One of my current projects involves creating a data warehouse from multiple datafeeds. For cost reasons we’re going with MySQL Community Edition, but we’re sticking with ASP.NET, C#, and Windows on the code end.
I’ll admit that Windows, C#, and MySQL are an unusual combination, but I love C#, and MySQL recently came out with version 5.0, which features stored procedures, transactions, triggers, foreign keys — lots of good stuff. How could I resist? If you’ve never installed MySQL before, don’t worry…the installer is pretty easy to follow, and the install guide helps you through. Just make sure you also download the tools and the ODBC connector driver.
Since I’m going with an ELT approach (bulk load into an unconstrained temporary table, perform cleanup & transformations, then import into the “real” tables), I needed a way to review the import process and check the errors. A lot of the examples on the web have you doing everything from the command line, calling the MySQL command line tools from PHP, piping stuff out to text files, etc. I wanted to instead wrap the import process into a nice little C# app. So let’s jump into the code!

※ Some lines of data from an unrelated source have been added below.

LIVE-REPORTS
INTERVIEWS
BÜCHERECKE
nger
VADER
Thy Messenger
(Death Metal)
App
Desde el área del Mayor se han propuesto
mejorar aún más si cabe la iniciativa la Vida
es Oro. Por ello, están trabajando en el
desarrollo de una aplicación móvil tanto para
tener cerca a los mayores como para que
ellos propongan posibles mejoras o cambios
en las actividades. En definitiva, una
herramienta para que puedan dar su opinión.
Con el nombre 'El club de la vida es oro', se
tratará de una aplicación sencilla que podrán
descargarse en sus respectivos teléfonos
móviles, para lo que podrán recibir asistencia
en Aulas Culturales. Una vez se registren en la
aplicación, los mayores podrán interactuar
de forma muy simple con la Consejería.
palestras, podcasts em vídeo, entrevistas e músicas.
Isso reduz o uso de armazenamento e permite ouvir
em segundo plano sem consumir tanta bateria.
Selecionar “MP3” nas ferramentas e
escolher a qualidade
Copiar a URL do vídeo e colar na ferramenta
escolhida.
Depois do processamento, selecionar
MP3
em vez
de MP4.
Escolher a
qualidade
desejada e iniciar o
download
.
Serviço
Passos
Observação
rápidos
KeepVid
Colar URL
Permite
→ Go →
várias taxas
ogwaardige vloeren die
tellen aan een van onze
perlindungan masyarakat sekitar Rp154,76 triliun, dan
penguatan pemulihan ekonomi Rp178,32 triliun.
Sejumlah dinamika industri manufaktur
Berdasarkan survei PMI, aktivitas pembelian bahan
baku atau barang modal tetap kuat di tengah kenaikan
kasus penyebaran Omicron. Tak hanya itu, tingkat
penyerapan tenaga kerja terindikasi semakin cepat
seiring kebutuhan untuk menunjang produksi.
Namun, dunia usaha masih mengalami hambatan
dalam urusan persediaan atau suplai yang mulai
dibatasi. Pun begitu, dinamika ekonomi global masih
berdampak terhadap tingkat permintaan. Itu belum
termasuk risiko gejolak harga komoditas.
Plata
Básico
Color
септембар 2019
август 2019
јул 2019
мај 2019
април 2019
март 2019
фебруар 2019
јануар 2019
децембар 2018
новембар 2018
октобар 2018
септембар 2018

First we need to connect to the database. I’m using the ODBC driver instead of the new ADO.NET provider, because the ODBC overhead isnt’ an issue with so few queries, and the ADO.NET provider is so new that I don’t quite trust it yet. 🙂
string conString = “DRIVER={MySQL ODBC 3.51 Driver}; SERVER=localhost; DATABASE=test; UID=theuser; PASSWORD=thepassword; OPTION=3”;
OdbcConnection mysqlConnection = new OdbcConnection(conString);
mysqlConnection.Open();
Next we’re going to bump the max error count to something big. The default of 64 just isn’t enough when you’re importing a lot of data. You want to see all the problems encountered during the import.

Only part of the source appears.